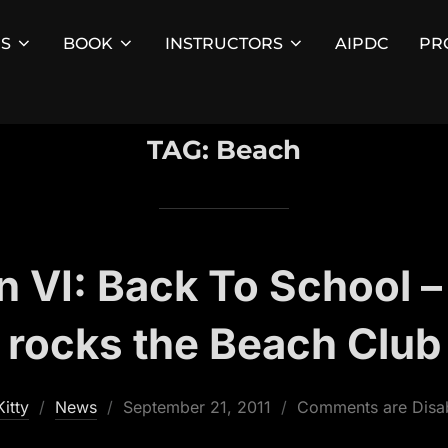
ES
BOOK
INSTRUCTORS
AIPDC
PR
TAG:
Beach
 VI: Back To School –
rocks the Beach Club
Posted
Kitty
News
September 21, 2011
Comments are Disa
on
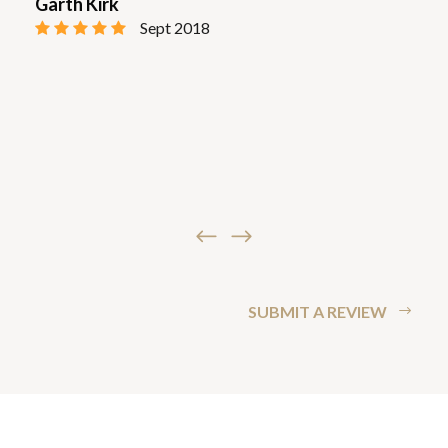
Garth Kirk
Sept 2018
SUBMIT A REVIEW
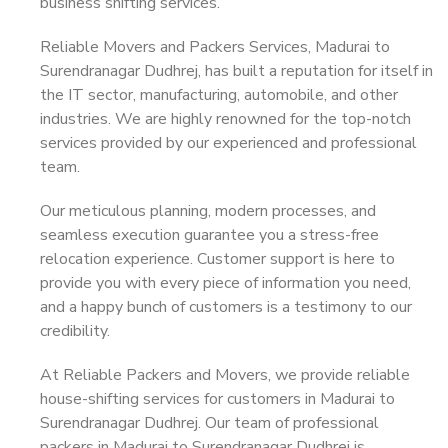
business shifting services.
Reliable Movers and Packers Services, Madurai to
Surendranagar Dudhrej, has built a reputation for itself in
the IT sector, manufacturing, automobile, and other
industries. We are highly renowned for the top-notch
services provided by our experienced and professional
team.
Our meticulous planning, modern processes, and
seamless execution guarantee you a stress-free
relocation experience. Customer support is here to
provide you with every piece of information you need,
and a happy bunch of customers is a testimony to our
credibility.
At Reliable Packers and Movers, we provide reliable
house-shifting services for customers in Madurai to
Surendranagar Dudhrej. Our team of professional
packers in Madurai to Surendranagar Dudhrej is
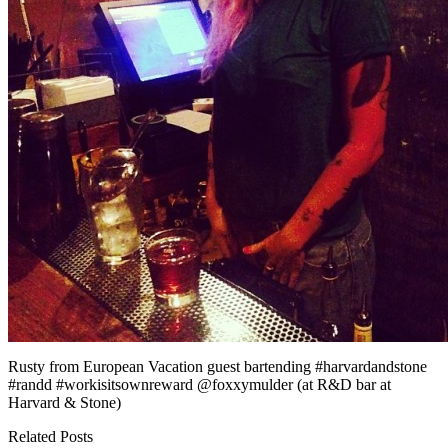
Rusty from European Vacation guest bartending #harvardandstone
#randd #workisitsownreward @foxxymulder (at R&D bar at
Harvard & Stone)
Related Posts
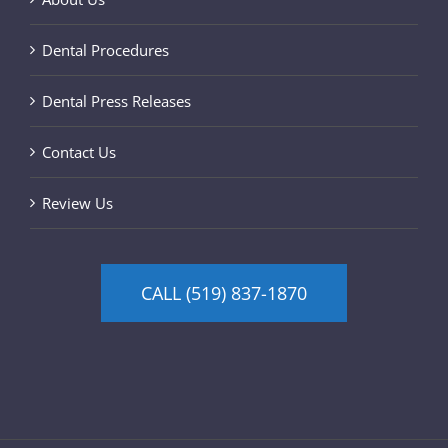
Dental Procedures
Dental Press Releases
Contact Us
Review Us
CALL (519) 837-1870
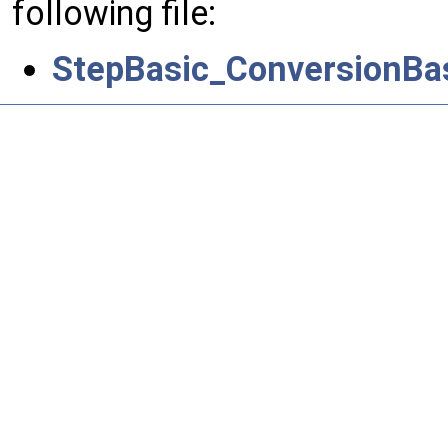
following file:
StepBasic_ConversionBa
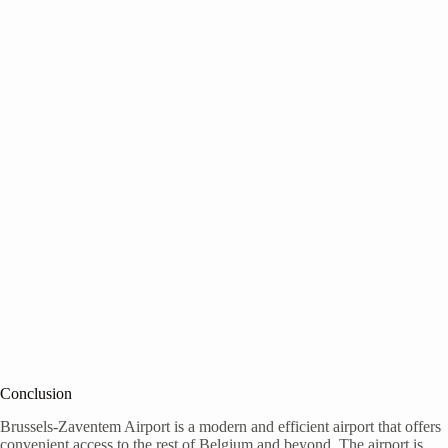
Conclusion
Brussels-Zaventem Airport is a modern and efficient airport that offers
convenient access to the rest of Belgium and beyond. The airport is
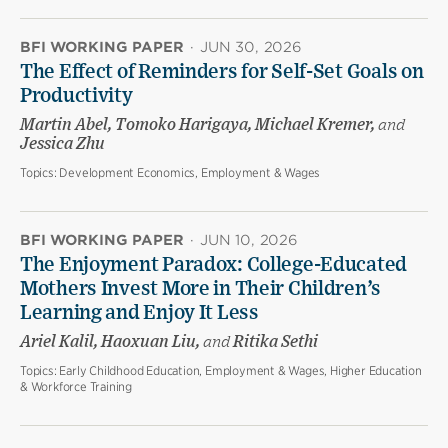
BFI WORKING PAPER
·
JUN 30, 2026
The Effect of Reminders for Self-Set Goals on
Productivity
Martin Abel, Tomoko Harigaya, Michael Kremer,
and
Jessica Zhu
Topics:
Development Economics, Employment & Wages
BFI WORKING PAPER
·
JUN 10, 2026
The Enjoyment Paradox: College-Educated
Mothers Invest More in Their Children’s
Learning and Enjoy It Less
Ariel Kalil, Haoxuan Liu,
and
Ritika Sethi
Topics:
Early Childhood Education, Employment & Wages, Higher Education
& Workforce Training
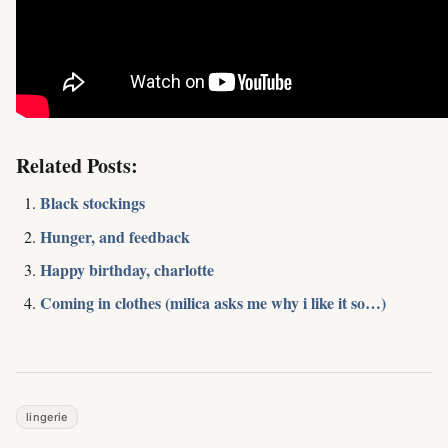
Related Posts:
Black stockings
Hunger, and feedback
Happy birthday, charlotte
Coming in clothes (milica asks me why i like it so…)
lingerie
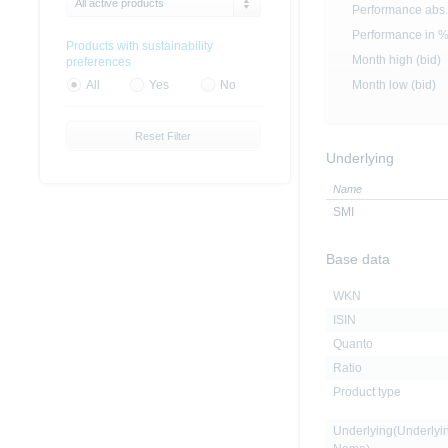
All active products
Performance abs.
Performance in 
Products with sustainability
Month high (bid)
preferences
Month low (bid)
All
Yes
No
Reset Filter
Underlying
Name
SMI
Base data
WKN
ISIN
Quanto
Ratio
Product type
Underlying(Underlyi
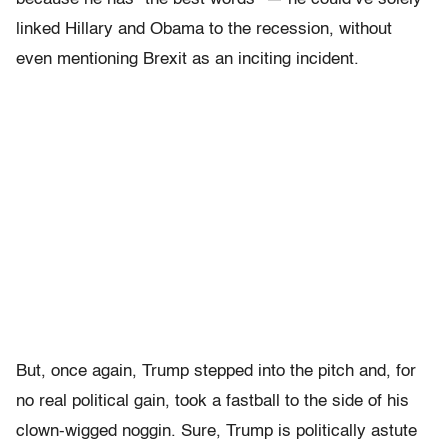
linked Hillary and Obama to the recession, without
even mentioning Brexit as an inciting incident.
But, once again, Trump stepped into the pitch and, for
no real political gain, took a fastball to the side of his
clown-wigged noggin. Sure, Trump is politically astute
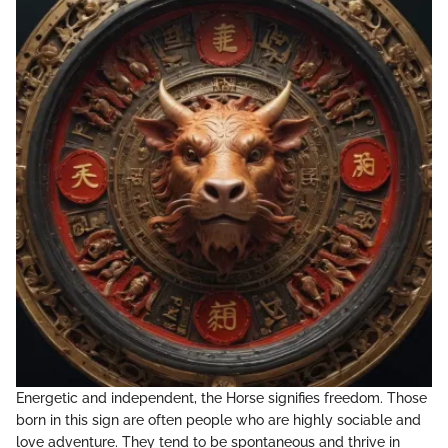
Energetic and independent, the Horse signifies freedom. Those
born in this sign are often people who are highly sociable and
love adventure. They tend to be spontaneous and thrive in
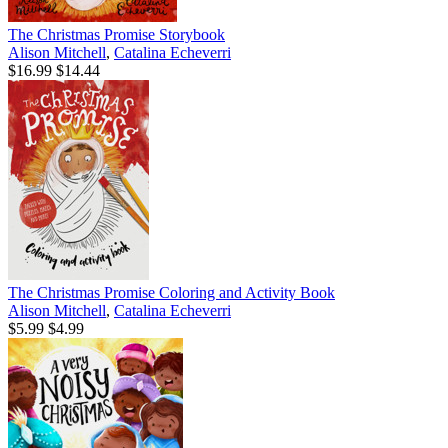
The Christmas Promise Storybook
Alison Mitchell
,
Catalina Echeverri
$16.99
$14.44
The Christmas Promise Coloring and Activity Book
Alison Mitchell
,
Catalina Echeverri
$5.99
$4.99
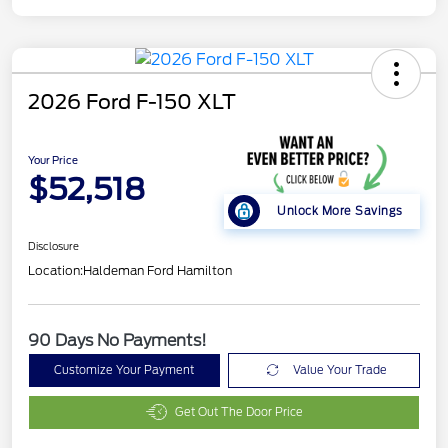
2026 Ford F-150 XLT
Your Price
$52,518
Unlock More Savings
Disclosure
Location:
Haldeman Ford Hamilton
90 Days No Payments!
Customize Your Payment
Value Your Trade
Get Out The Door Price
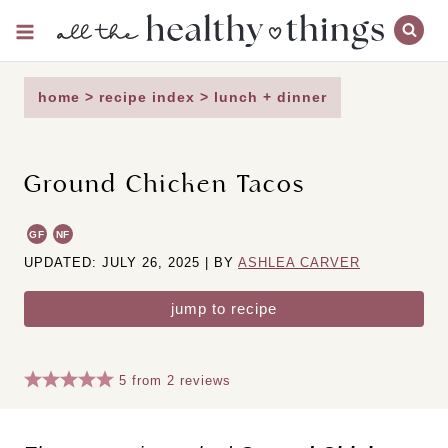
Skip
to
content
home
>
recipe index
>
lunch + dinner
Ground Chicken Tacos
GF
NF
UPDATED: JULY 26, 2025 | BY
ASHLEA CARVER
jump to recipe
5
from
2
reviews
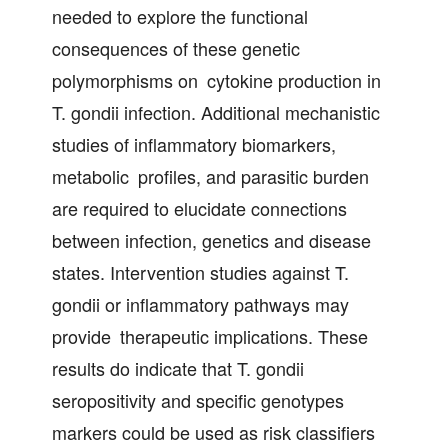
needed to explore the functional
consequences of these genetic
polymorphisms on cytokine production in
T. gondii infection. Additional mechanistic
studies of inflammatory biomarkers,
metabolic profiles, and parasitic burden
are required to elucidate connections
between infection, genetics and disease
states. Intervention studies against T.
gondii or inflammatory pathways may
provide therapeutic implications. These
results do indicate that T. gondii
seropositivity and specific genotypes
markers could be used as risk classifiers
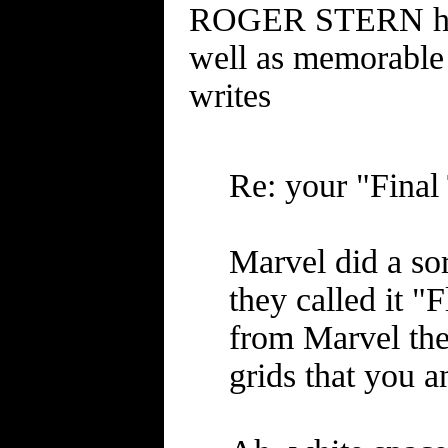
ROGER STERN has 
well as memorable i
writes
Re: your "Fina
Marvel did a sor
they called it "
from Marvel then
grids that you a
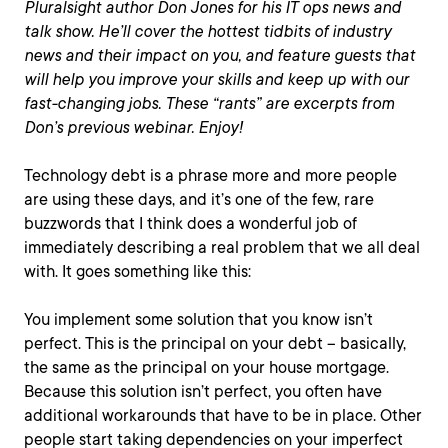
Pluralsight author Don Jones for his IT ops news and
talk show. He’ll cover the hottest tidbits of industry
news and their impact on you, and feature guests that
will help you improve your skills and keep up with our
fast-changing jobs. These “rants” are excerpts from
Don’s previous webinar. Enjoy!
Technology debt is a phrase more and more people
are using these days, and it’s one of the few, rare
buzzwords that I think does a wonderful job of
immediately describing a real problem that we all deal
with. It goes something like this:
You implement some solution that you know isn’t
perfect. This is the principal on your debt – basically,
the same as the principal on your house mortgage.
Because this solution isn’t perfect, you often have
additional workarounds that have to be in place. Other
people start taking dependencies on your imperfect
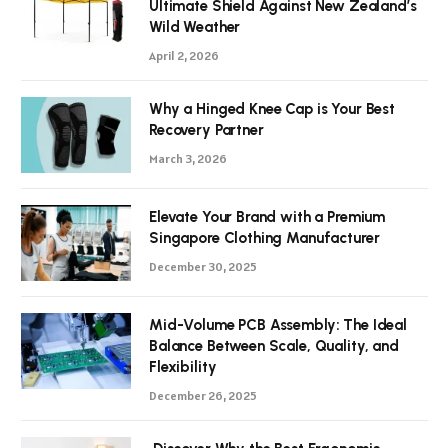
Ultimate Shield Against New Zealand’s
Wild Weather
April 2, 2026
Why a Hinged Knee Cap is Your Best
Recovery Partner
March 3, 2026
Elevate Your Brand with a Premium
Singapore Clothing Manufacturer
December 30, 2025
Mid-Volume PCB Assembly: The Ideal
Balance Between Scale, Quality, and
Flexibility
December 26, 2025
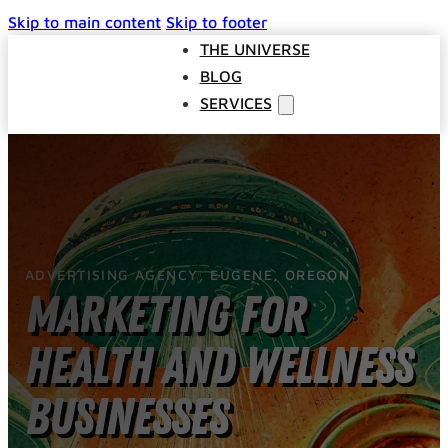
Skip to main content
Skip to footer
THE UNIVERSE
BLOG
SERVICES
Websites
SEO
Google Ads
Business Consulting
ADVERTISING AGENCY, EUGENE, OREGON
Social Media Advertising
Marketing for
Managed Website Hosting
INDUSTRIES
Health and Wellness
DISCOVERY CALL
CONTACT US
Businesses
The Universe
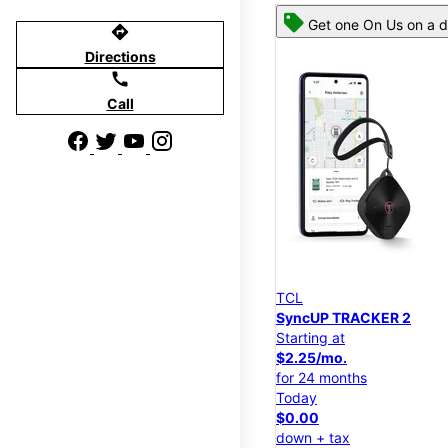
Get one On Us on a d
directions
Directions
call
Call
TCL
SyncUP TRACKER 2
Starting at
$2.25/mo.
for 24 months
Today
$0.00
down + tax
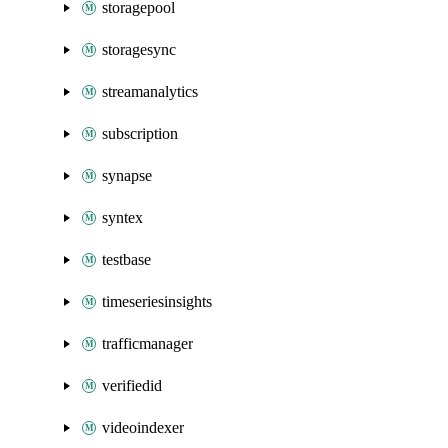
storagepool
storagesync
streamanalytics
subscription
synapse
syntex
testbase
timeseriesinsights
trafficmanager
verifiedid
videoindexer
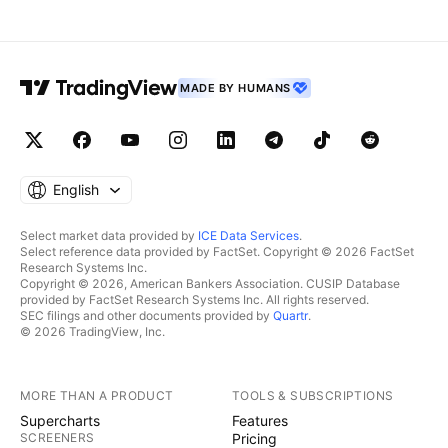
MADE BY HUMANS
English
Select market data provided by
ICE Data Services
.
Select reference data provided by FactSet. Copyright © 2026 FactSet
Research Systems Inc.
Copyright © 2026, American Bankers Association. CUSIP Database
provided by FactSet Research Systems Inc. All rights reserved.
SEC filings and other documents provided by
Quartr
.
© 2026 TradingView, Inc.
MORE THAN A PRODUCT
TOOLS & SUBSCRIPTIONS
Supercharts
Features
SCREENERS
Pricing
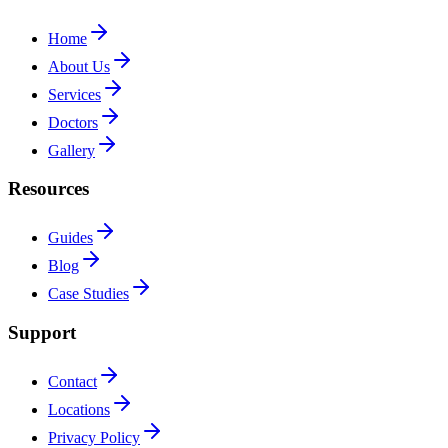
Home
About Us
Services
Doctors
Gallery
Resources
Guides
Blog
Case Studies
Support
Contact
Locations
Privacy Policy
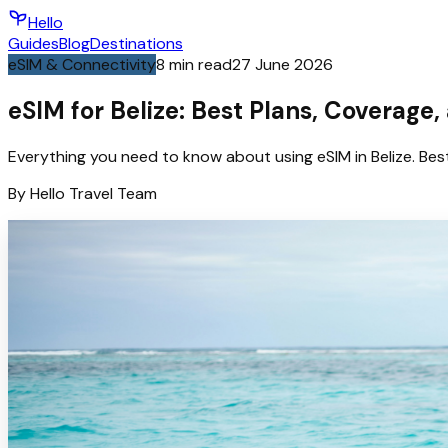
Hello
Guides
Blog
Destinations
eSIM & Connectivity
8
min read
27 June 2026
eSIM for Belize: Best Plans, Coverage,
Everything you need to know about using eSIM in Belize. Bes
By
Hello
Travel Team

**Work task**:
Above are the records; copy exactly the lines from the one with "Ground Chicken Tacos" through the one with "storagesync", including both, and nothing more. Leave out pictures.

**Reply to the exercise**:
Ground Chicken Tacos
GF
NF
UPDATED: JULY 26, 2025 | BY
ASHLEA CARVER
jump to recipe
5
from
2
reviews
needed to explore the functional
consequences of these genetic
polymorphisms on cytokine production in
T. gondii infection. Additional mechanistic
studies of inflammatory biomarkers,
metabolic profiles, and parasitic burden
are required to elucidate connections
between infection, genetics and disease
states. Intervention studies against T.
gondii or inflammatory pathways may
provide therapeutic implications. These
results do indicate that T. gondii
seropositivity and specific genotypes
markers could be used as risk classifiers
ROGER STERN has 
well as memorable i
writes
Re: your "Fina
Marvel did a sor
they called it "
from Marvel then
grids that you a
Pluralsight author Don Jones for his IT ops news and
talk show. He’ll cover the hottest tidbits of industry
news and their impact on you, and feature guests that
will help you improve your skills and keep up with our
fast-changing jobs. These “rants” are excerpts from
Don’s previous webinar. Enjoy!
Technology debt is a phrase more and more people
are using these days, and it’s one of the few, rare
buzzwords that I think does a wonderful job of
immediately describing a real problem that we all deal
with. It goes something like this:
You implement some solution that you know isn’t
perfect. This is the principal on your debt – basically,
the same as the principal on your house mortgage.
Because this solution isn’t perfect, you often have
additional workarounds that have to be in place. Other
people start taking dependencies on your imperfect
Ultimate Shield Against New Zealand’s
Wild Weather
April 2, 2026
Why a Hinged Knee Cap is Your Best
Recovery Partner
March 3, 2026
Elevate Your Brand with a Premium
Singapore Clothing Manufacturer
December 30, 2025
Mid-Volume PCB Assembly: The Ideal
Balance Between Scale, Quality, and
Flexibility
December 26, 2025
Skip to main content
Skip to footer
THE UNIVERSE
BLOG
SERVICES
Websites
SEO
Google Ads
Business Consulting
ADVERTISING AGENCY, EUGENE, OREGON
Social Media Advertising
Marketing for
Managed Website Hosting
INDUSTRIES
Health and Wellness
DISCOVERY CALL
CONTACT US
Businesses
The Universe
Get one On Us on a d
directions
Directions
call
Call
TCL
SyncUP TRACKER 2
Starting at
$2.25/mo.
for 24 months
Today
$0.00
down + tax
storagepool
storagesync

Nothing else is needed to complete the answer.